È un processo intra-libico: stabilizzare questa fase passa indubbiamente dalla volontà delle due anime del Paese di trovare un compromesso. Tuttavia è evidente che serva assistenza da Paesi più strutturati, anche dal punto di vista diplomatico, per una mediazione. Anche perché gli effetti si fanno già sentire all’esterno della Libia. Per esempio, qualche settimana fa due dei principali campi pozzi e altrettanti terminal petroliferi libici sono stati bloccati da una mossa aggressiva guidata da Khalifa Haftar, il signore della guerra di Bengasi che un tempo cercava di rovesciare il Gna, prendere Tripoli e intestarsi la Libia come nuovo rais. Adesso invece Haftar è parte dell’accordo politico dietro a Bashaga.
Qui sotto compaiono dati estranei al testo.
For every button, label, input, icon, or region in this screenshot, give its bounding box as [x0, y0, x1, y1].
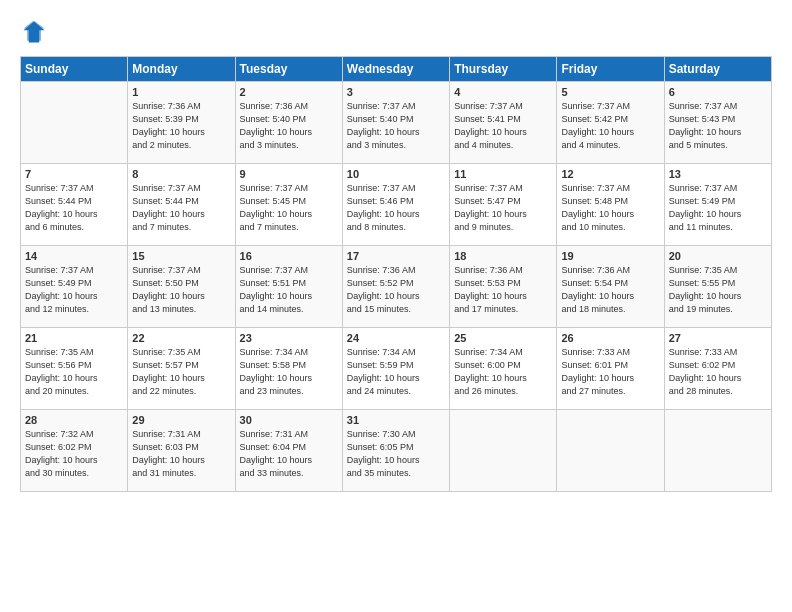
day-info: Sunrise: 7:34 AM Sunset: 6:00 PM Dayligh…: [454, 346, 552, 398]
calendar-cell: 31Sunrise: 7:30 AM Sunset: 6:05 PM Dayli…: [342, 410, 449, 492]
calendar-cell: 3Sunrise: 7:37 AM Sunset: 5:40 PM Daylig…: [342, 82, 449, 164]
day-number: 28: [25, 414, 123, 426]
logo: [20, 18, 50, 46]
calendar-cell: 14Sunrise: 7:37 AM Sunset: 5:49 PM Dayli…: [21, 246, 128, 328]
day-info: Sunrise: 7:30 AM Sunset: 6:05 PM Dayligh…: [347, 428, 445, 480]
day-info: Sunrise: 7:32 AM Sunset: 6:02 PM Dayligh…: [25, 428, 123, 480]
day-number: 4: [454, 86, 552, 98]
calendar-cell: 18Sunrise: 7:36 AM Sunset: 5:53 PM Dayli…: [450, 246, 557, 328]
day-info: Sunrise: 7:37 AM Sunset: 5:51 PM Dayligh…: [240, 264, 338, 316]
calendar-cell: 19Sunrise: 7:36 AM Sunset: 5:54 PM Dayli…: [557, 246, 664, 328]
day-number: 6: [669, 86, 767, 98]
day-info: Sunrise: 7:31 AM Sunset: 6:04 PM Dayligh…: [240, 428, 338, 480]
header-day-wednesday: Wednesday: [342, 57, 449, 82]
day-number: 8: [132, 168, 230, 180]
day-number: 10: [347, 168, 445, 180]
calendar-cell: 20Sunrise: 7:35 AM Sunset: 5:55 PM Dayli…: [664, 246, 771, 328]
day-info: Sunrise: 7:33 AM Sunset: 6:01 PM Dayligh…: [561, 346, 659, 398]
calendar-cell: [557, 410, 664, 492]
week-row-2: 7Sunrise: 7:37 AM Sunset: 5:44 PM Daylig…: [21, 164, 772, 246]
header-day-tuesday: Tuesday: [235, 57, 342, 82]
calendar-cell: 25Sunrise: 7:34 AM Sunset: 6:00 PM Dayli…: [450, 328, 557, 410]
day-info: Sunrise: 7:36 AM Sunset: 5:54 PM Dayligh…: [561, 264, 659, 316]
week-row-1: 1Sunrise: 7:36 AM Sunset: 5:39 PM Daylig…: [21, 82, 772, 164]
day-number: 12: [561, 168, 659, 180]
day-number: 3: [347, 86, 445, 98]
day-info: Sunrise: 7:36 AM Sunset: 5:52 PM Dayligh…: [347, 264, 445, 316]
header-day-saturday: Saturday: [664, 57, 771, 82]
calendar-cell: 1Sunrise: 7:36 AM Sunset: 5:39 PM Daylig…: [128, 82, 235, 164]
header-day-friday: Friday: [557, 57, 664, 82]
header-day-monday: Monday: [128, 57, 235, 82]
calendar-cell: 7Sunrise: 7:37 AM Sunset: 5:44 PM Daylig…: [21, 164, 128, 246]
day-info: Sunrise: 7:34 AM Sunset: 5:58 PM Dayligh…: [240, 346, 338, 398]
day-number: 1: [132, 86, 230, 98]
week-row-4: 21Sunrise: 7:35 AM Sunset: 5:56 PM Dayli…: [21, 328, 772, 410]
calendar-cell: 2Sunrise: 7:36 AM Sunset: 5:40 PM Daylig…: [235, 82, 342, 164]
day-info: Sunrise: 7:37 AM Sunset: 5:41 PM Dayligh…: [454, 100, 552, 152]
header-day-thursday: Thursday: [450, 57, 557, 82]
day-number: 23: [240, 332, 338, 344]
calendar-cell: 28Sunrise: 7:32 AM Sunset: 6:02 PM Dayli…: [21, 410, 128, 492]
day-number: 21: [25, 332, 123, 344]
day-info: Sunrise: 7:37 AM Sunset: 5:40 PM Dayligh…: [347, 100, 445, 152]
calendar-cell: [450, 410, 557, 492]
day-info: Sunrise: 7:37 AM Sunset: 5:49 PM Dayligh…: [25, 264, 123, 316]
calendar-cell: 11Sunrise: 7:37 AM Sunset: 5:47 PM Dayli…: [450, 164, 557, 246]
day-number: 5: [561, 86, 659, 98]
calendar-body: 1Sunrise: 7:36 AM Sunset: 5:39 PM Daylig…: [21, 82, 772, 492]
day-number: 24: [347, 332, 445, 344]
calendar-cell: 29Sunrise: 7:31 AM Sunset: 6:03 PM Dayli…: [128, 410, 235, 492]
day-info: Sunrise: 7:37 AM Sunset: 5:46 PM Dayligh…: [347, 182, 445, 234]
day-number: 9: [240, 168, 338, 180]
calendar-cell: 16Sunrise: 7:37 AM Sunset: 5:51 PM Dayli…: [235, 246, 342, 328]
week-row-5: 28Sunrise: 7:32 AM Sunset: 6:02 PM Dayli…: [21, 410, 772, 492]
calendar-cell: 21Sunrise: 7:35 AM Sunset: 5:56 PM Dayli…: [21, 328, 128, 410]
day-info: Sunrise: 7:37 AM Sunset: 5:44 PM Dayligh…: [132, 182, 230, 234]
day-info: Sunrise: 7:36 AM Sunset: 5:39 PM Dayligh…: [132, 100, 230, 152]
day-number: 14: [25, 250, 123, 262]
calendar-cell: 27Sunrise: 7:33 AM Sunset: 6:02 PM Dayli…: [664, 328, 771, 410]
day-number: 13: [669, 168, 767, 180]
logo-icon: [20, 18, 48, 46]
calendar-cell: 30Sunrise: 7:31 AM Sunset: 6:04 PM Dayli…: [235, 410, 342, 492]
calendar-cell: [21, 82, 128, 164]
day-number: 18: [454, 250, 552, 262]
day-info: Sunrise: 7:36 AM Sunset: 5:53 PM Dayligh…: [454, 264, 552, 316]
calendar-cell: 17Sunrise: 7:36 AM Sunset: 5:52 PM Dayli…: [342, 246, 449, 328]
day-info: Sunrise: 7:31 AM Sunset: 6:03 PM Dayligh…: [132, 428, 230, 480]
header-day-sunday: Sunday: [21, 57, 128, 82]
day-info: Sunrise: 7:35 AM Sunset: 5:57 PM Dayligh…: [132, 346, 230, 398]
day-info: Sunrise: 7:37 AM Sunset: 5:49 PM Dayligh…: [669, 182, 767, 234]
day-number: 7: [25, 168, 123, 180]
day-number: 31: [347, 414, 445, 426]
day-number: 29: [132, 414, 230, 426]
calendar-cell: 22Sunrise: 7:35 AM Sunset: 5:57 PM Dayli…: [128, 328, 235, 410]
day-number: 30: [240, 414, 338, 426]
calendar-cell: 9Sunrise: 7:37 AM Sunset: 5:45 PM Daylig…: [235, 164, 342, 246]
day-number: 25: [454, 332, 552, 344]
day-info: Sunrise: 7:37 AM Sunset: 5:44 PM Dayligh…: [25, 182, 123, 234]
day-number: 22: [132, 332, 230, 344]
calendar-cell: 23Sunrise: 7:34 AM Sunset: 5:58 PM Dayli…: [235, 328, 342, 410]
day-info: Sunrise: 7:37 AM Sunset: 5:48 PM Dayligh…: [561, 182, 659, 234]
day-number: 17: [347, 250, 445, 262]
day-number: 15: [132, 250, 230, 262]
calendar-cell: 8Sunrise: 7:37 AM Sunset: 5:44 PM Daylig…: [128, 164, 235, 246]
calendar-cell: 12Sunrise: 7:37 AM Sunset: 5:48 PM Dayli…: [557, 164, 664, 246]
day-info: Sunrise: 7:37 AM Sunset: 5:43 PM Dayligh…: [669, 100, 767, 152]
calendar-cell: 5Sunrise: 7:37 AM Sunset: 5:42 PM Daylig…: [557, 82, 664, 164]
day-info: Sunrise: 7:37 AM Sunset: 5:45 PM Dayligh…: [240, 182, 338, 234]
page-header: [20, 18, 772, 46]
day-number: 20: [669, 250, 767, 262]
week-row-3: 14Sunrise: 7:37 AM Sunset: 5:49 PM Dayli…: [21, 246, 772, 328]
day-info: Sunrise: 7:36 AM Sunset: 5:40 PM Dayligh…: [240, 100, 338, 152]
calendar-cell: 6Sunrise: 7:37 AM Sunset: 5:43 PM Daylig…: [664, 82, 771, 164]
calendar-cell: 24Sunrise: 7:34 AM Sunset: 5:59 PM Dayli…: [342, 328, 449, 410]
day-number: 19: [561, 250, 659, 262]
calendar-cell: 10Sunrise: 7:37 AM Sunset: 5:46 PM Dayli…: [342, 164, 449, 246]
day-number: 16: [240, 250, 338, 262]
day-number: 27: [669, 332, 767, 344]
day-info: Sunrise: 7:35 AM Sunset: 5:55 PM Dayligh…: [669, 264, 767, 316]
calendar-header: SundayMondayTuesdayWednesdayThursdayFrid…: [21, 57, 772, 82]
La Libia ha un potenziale di produzione di greggio superiore al milione di barili giornalieri, ma attualmente l’output è circa dimezzato vittima dei fenomeni di instabilità interna. Come già lo è stato in passato d’altronde — con il mondo dell’energia, principale asset economico libico, colpito da guerre e guerriglie a secondo di necessità e interessi. Ora la questione diventa ancora più delicata se inquadrata in un contesto in cui l’Africa viene individuata da molti Paesi europei come soluzione per lo sganciamento dalla dipendenza russa. L’altra parte della questione riguarda il gas naturale.

“Il gas che viene estratto nella Libia occidentale verso il confine con la Tunisia per il 65 per cento serve ai libici e il resto va nel Greenstream”, ha spiegato Buccino durante la tavola rotonda “Focus Mediterraneo-Libia” organizzata dalla Luiss a metà aprile: “È chiaro che si possono modificare queste percentuali e aiutare i libici a produrre energia in modo alternativo e ridurre questo 65 per cento”. Aziende internazionali, come le italiane Enel e Ansaldo, hanno già progetti di produzione alternativa intavolati in Libia per far fronte alla domanda interna (Tripoli è spesso in carenza elettrica, che porta a black out generali contro cui i cittadini stanno protestando da anni).

Lo sviluppo di forme energetiche alternative potrebbe, secondo Buccino, aprire aliquote in più per le esportazioni in un mercato con potenziali di crescita del 30 per cento. Conti alla mano, se attualmente la Libia ha capacità per esportare circa 10 miliardi di metri cubi di gas annui, in futuro – con i giusti investimenti – potrebbe crescere verso i 13. A fronte di una domanda interna di circa 6 miliardi ne resterebbero 7 o anche di più secondo l’analisi del diplomatico italiano (si parla per arrotondamento, le cifre non sono perfette).

Il governo Draghi ha messo in previsione circa 2 miliardi di metri cubi dalla Libia nell’ambito del piano italiano per lo sganciamento dalla Russia — piano che ha nel Nordafrica un altro grande gancio, la partnership in approfondimento con l’Algeria. Il lineamento strategico attorno a cui ruota tutto è il Greenstream, gasdotto posato da Saipem nel 2003 che collega la costa occidentale della Libia (e il campo di compressione di Mellitah, gestito da una joint venture Eni-Noc) a Gela. L’elemento strategico attorno a cui ruotano i progetti è però la stabilizzazione libica – e non solo: senza stabilità non c’è energia.

Lo “stallo istituzionale”, per usare le parole del ministro Luigi Di Maio, è un fattore di estrema complicazione. L’Italia, l’Europa e gli Stati Uniti hanno già chiesto la riapertura dei pozzi — che costa al Paese dozzine di milioni di euro di mancati introiti, i quali invece sarebbero cruciali per investimenti in servizi per i libici. Per ora gli attori interni alla Libia coinvolti nel braccio di ferro non hanno ascoltato, e la National Oil Corporation (Noc) continua a essere costretta tenere in piedi le cosiddette cause di forza maggiore che impediscono il normale esercizio dei campi estrattivi e dei terminal di esportazione.